Topography codes for these benign brain tumors are available on the KCR website here.
PATIENTS TO BE REPORTED
All patients first seen and/or treated at each Kentucky facility after January 1, 1991 for a diagnosis of cancer should be reported to the Kentucky Cancer Registry. This includes inpatient admissions and patients seen in ambulatory care settings that are hospital affiliated. It includes all clinical diagnoses of cancer, whether histologically confirmed or not. It also includes patients diagnosed as autopsy.
As of January 1, 1995, all patients seen or treated in any licensed health facility in the state, which provides diagnostic or treatment services to cancer patients, shall report cases to the Kentucky Cancer Registry.
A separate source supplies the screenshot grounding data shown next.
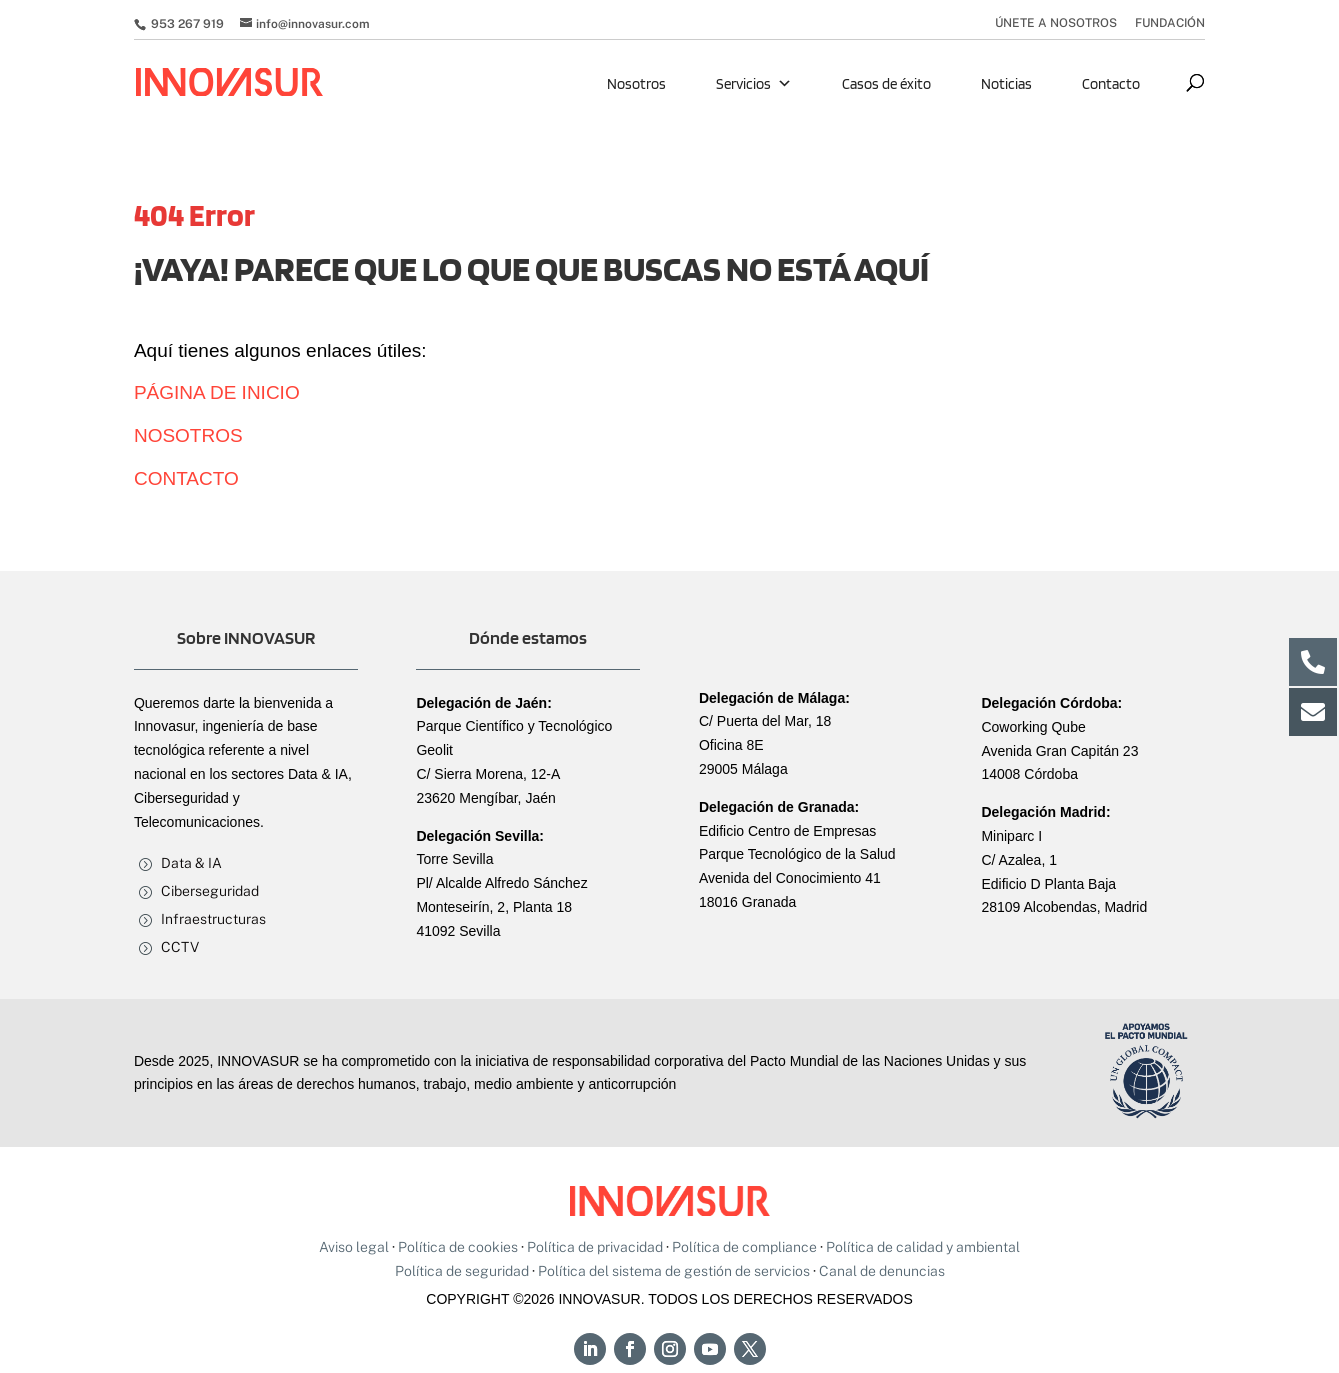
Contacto (1111, 84)
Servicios (754, 84)
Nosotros (636, 84)
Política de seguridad (462, 1271)
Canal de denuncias (882, 1271)
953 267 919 (186, 24)
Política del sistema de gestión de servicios (674, 1271)
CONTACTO (186, 478)
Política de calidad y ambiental (923, 1247)
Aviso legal (354, 1247)
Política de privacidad (595, 1247)
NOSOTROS (188, 435)
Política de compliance (744, 1247)
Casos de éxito (886, 84)
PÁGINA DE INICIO (217, 392)
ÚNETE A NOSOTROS (1056, 23)
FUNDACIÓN (1170, 23)
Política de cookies (458, 1247)
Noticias (1006, 84)
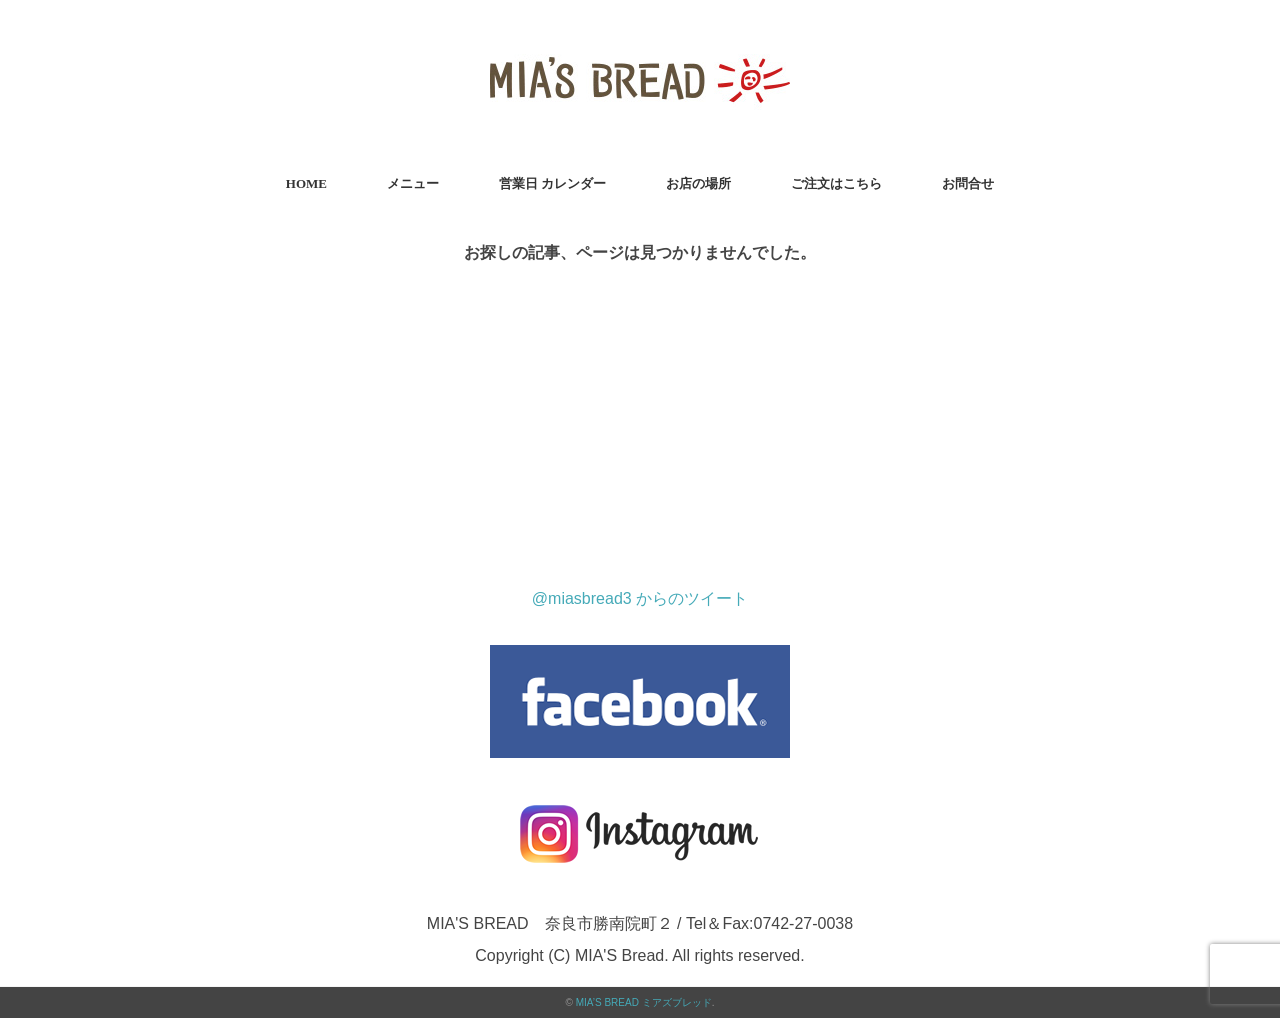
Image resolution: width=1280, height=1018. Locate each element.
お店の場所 (698, 183)
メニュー (413, 183)
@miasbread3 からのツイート (640, 598)
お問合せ (968, 183)
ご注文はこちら (836, 183)
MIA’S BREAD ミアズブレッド (644, 1002)
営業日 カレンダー (552, 183)
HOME (306, 183)
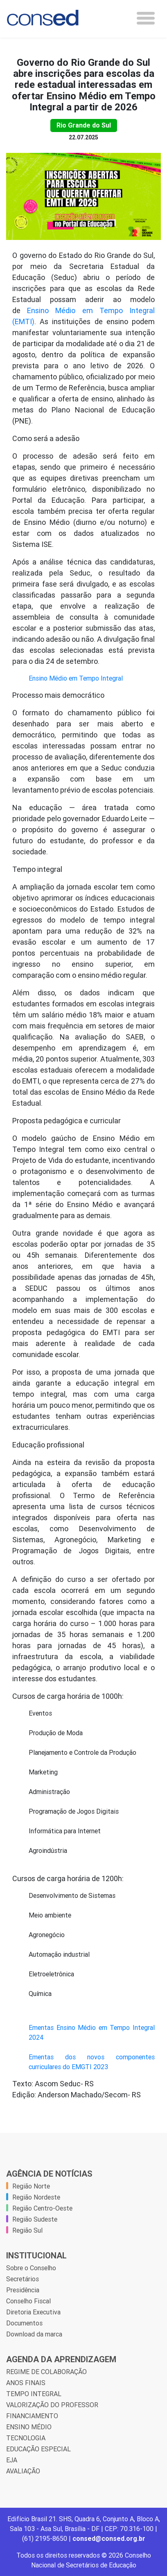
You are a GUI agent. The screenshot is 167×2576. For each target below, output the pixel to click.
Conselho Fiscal (28, 2301)
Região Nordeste (36, 2197)
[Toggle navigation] (145, 18)
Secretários (22, 2279)
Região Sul (27, 2230)
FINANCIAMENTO (32, 2416)
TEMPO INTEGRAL (33, 2394)
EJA (11, 2460)
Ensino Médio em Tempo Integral (76, 678)
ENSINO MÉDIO (29, 2427)
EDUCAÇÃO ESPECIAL (38, 2449)
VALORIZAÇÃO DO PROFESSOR (52, 2405)
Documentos (24, 2323)
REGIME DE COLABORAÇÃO (46, 2372)
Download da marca (34, 2334)
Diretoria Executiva (33, 2312)
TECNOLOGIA (25, 2438)
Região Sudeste (34, 2219)
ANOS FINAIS (25, 2383)
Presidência (22, 2290)
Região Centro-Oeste (42, 2208)
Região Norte (31, 2186)
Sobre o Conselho (31, 2268)
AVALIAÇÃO (23, 2471)
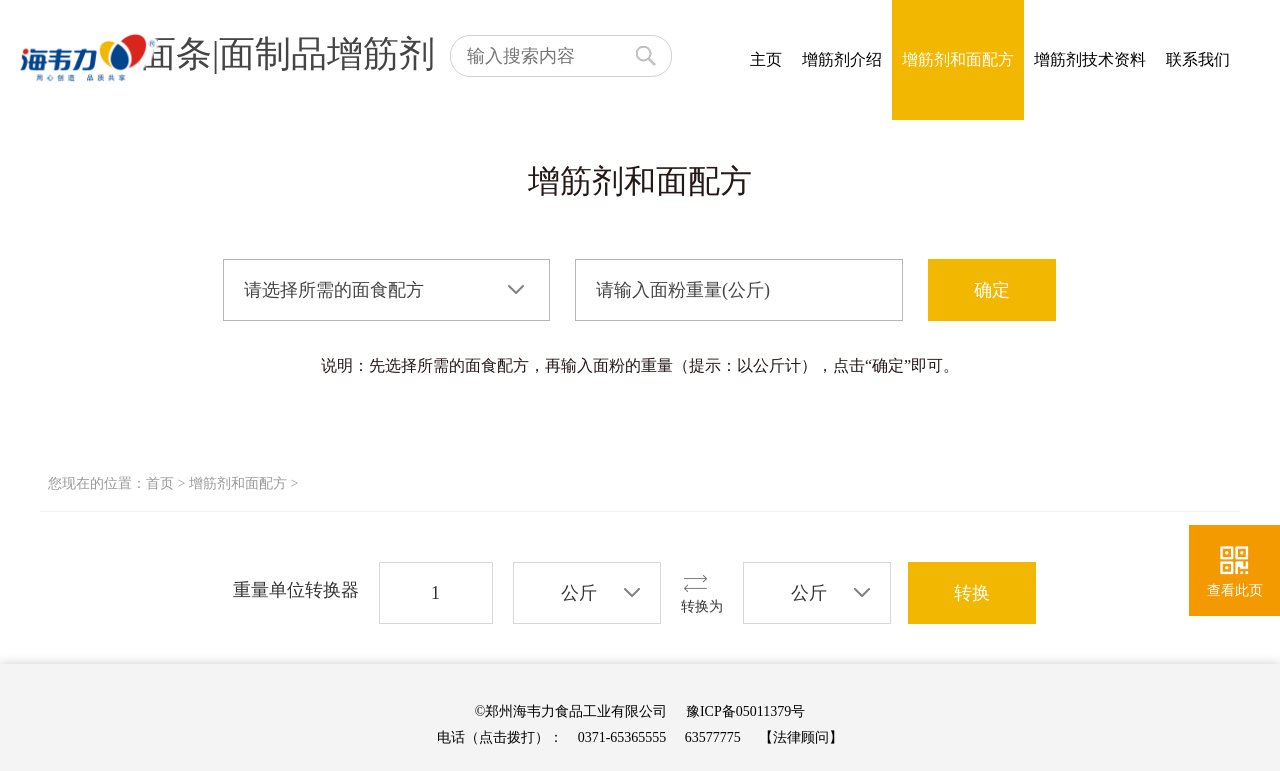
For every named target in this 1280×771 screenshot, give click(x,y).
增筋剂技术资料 (1090, 59)
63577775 (713, 737)
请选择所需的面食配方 (334, 290)
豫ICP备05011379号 (745, 711)
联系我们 (1198, 59)
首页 (160, 483)
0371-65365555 (622, 737)
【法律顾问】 (801, 737)
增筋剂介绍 (842, 59)
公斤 (579, 593)
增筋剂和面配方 (958, 59)
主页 (766, 59)
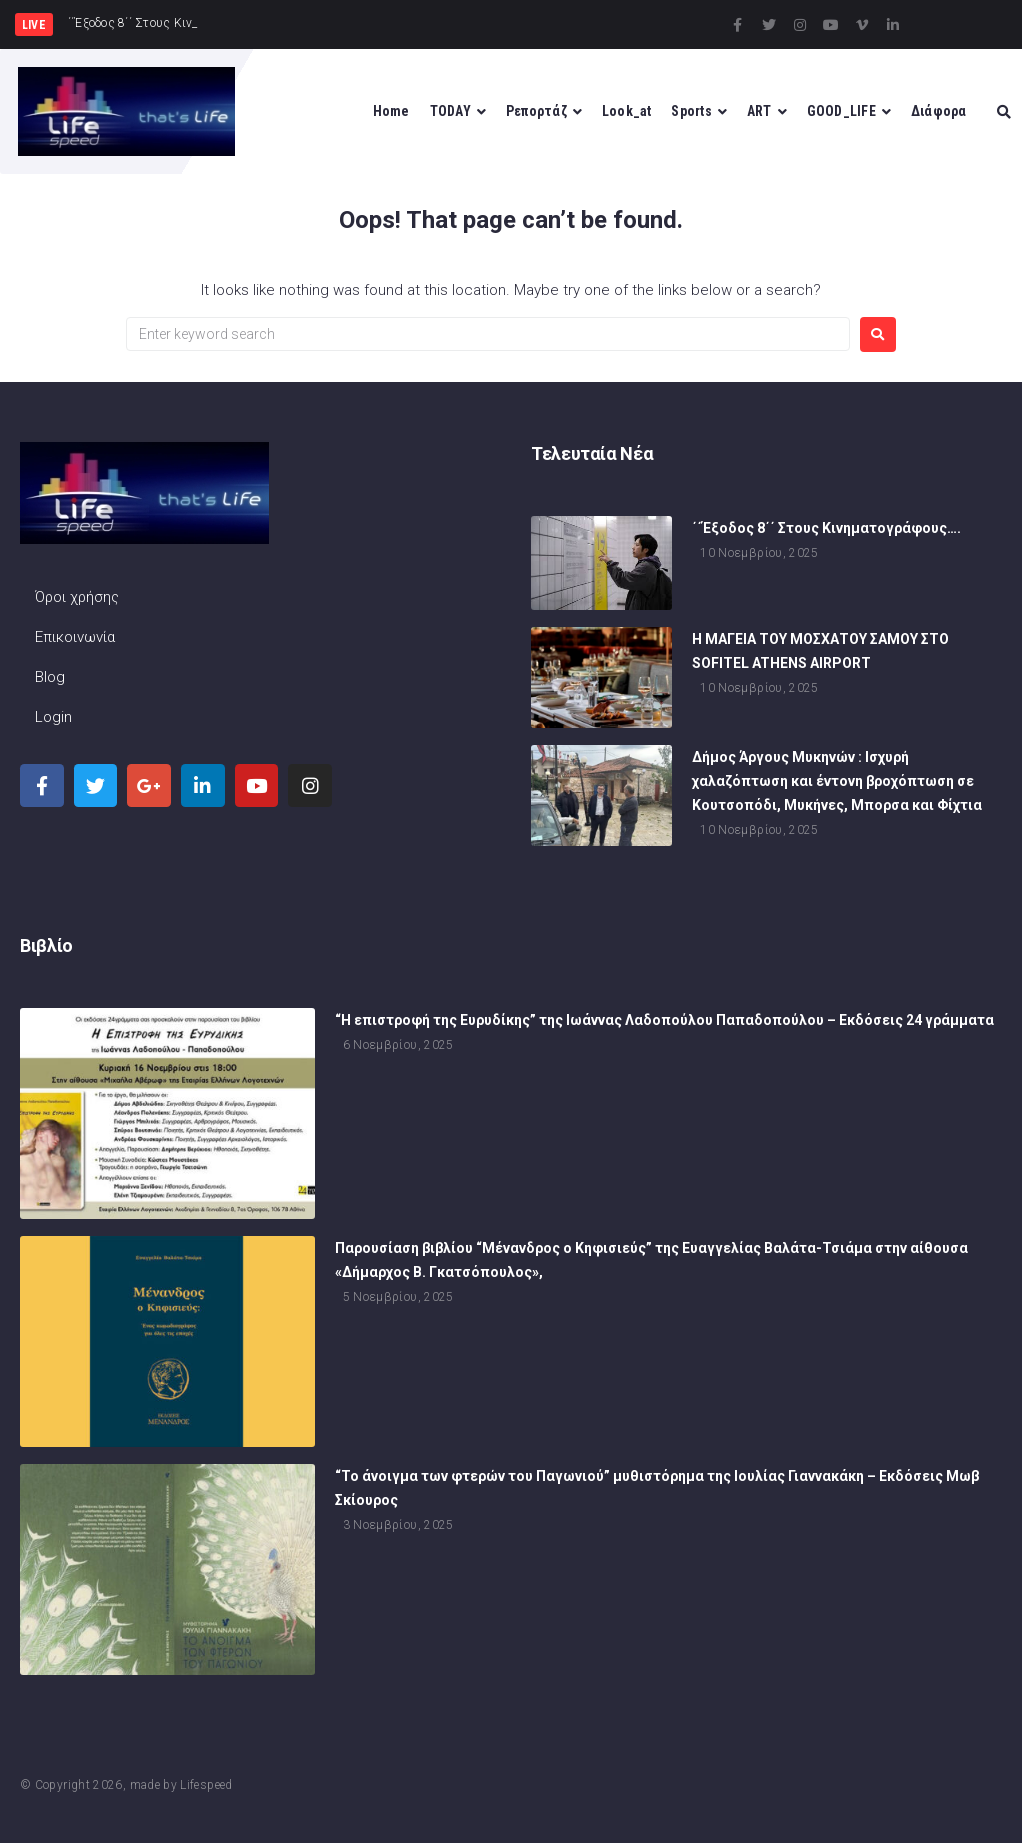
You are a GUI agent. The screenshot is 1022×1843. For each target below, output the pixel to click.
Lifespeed (206, 1785)
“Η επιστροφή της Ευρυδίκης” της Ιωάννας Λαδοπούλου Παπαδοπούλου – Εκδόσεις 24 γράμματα (664, 1020)
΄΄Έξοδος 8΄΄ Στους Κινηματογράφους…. (826, 528)
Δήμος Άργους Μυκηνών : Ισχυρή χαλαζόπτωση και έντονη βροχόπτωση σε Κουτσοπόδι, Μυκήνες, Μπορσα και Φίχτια (837, 781)
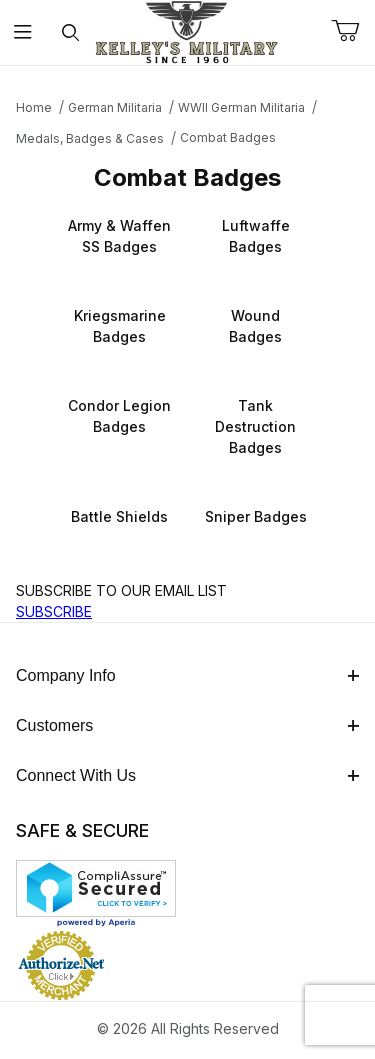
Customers (187, 725)
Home (34, 107)
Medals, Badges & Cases (90, 138)
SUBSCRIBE (54, 611)
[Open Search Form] (70, 32)
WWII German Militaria (241, 107)
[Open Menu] (23, 32)
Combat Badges (228, 137)
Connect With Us (187, 775)
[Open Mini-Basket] (353, 31)
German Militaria (115, 107)
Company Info (187, 675)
Physicians in private practice should report any cases of cancer diagnosed or treated in their offices which are not otherwise reported to KCR by another health care facility.
PATIENTS NOT REQUIRED TO BE REPORTED
- Patients who are seen only in consultation to confirm a cancer diagnosis or treatment plan, and no treatment was provided by your facility. EXAMPLE: Patient comes to your institution for a second opinion. Staff physicians order diagnostic tests. The physicians support the original treatment plan. Patient returns to the other institution for treatment.
- Patients who receive transient care to avoid interrupting a course of therapy initiated elsewhere, for example, while vacationing, or because of equipment failure at the original hospital.
- Patients whose medical chart indicates a history of cancer only, and who were diagnosed prior to 1991.
- Patients with in-situ or localized neoplasms of the skin (as listed above).
- Patients with pre-invasive neoplasia of the cervix (as listed above).
TIME FRAME FOR REPORTING
Cases must be reported to the KCR within 6 months from the date of initial diagnosis or date first seen at the reporting facility if not diagnosed there. For those patients seen on an outpatient basis only, the outpatient visit date is considered the date of discharge.
Facilities newly reporting to the KCR for Meaningful Use should report all historical cases entered into the practice electronic medical record system.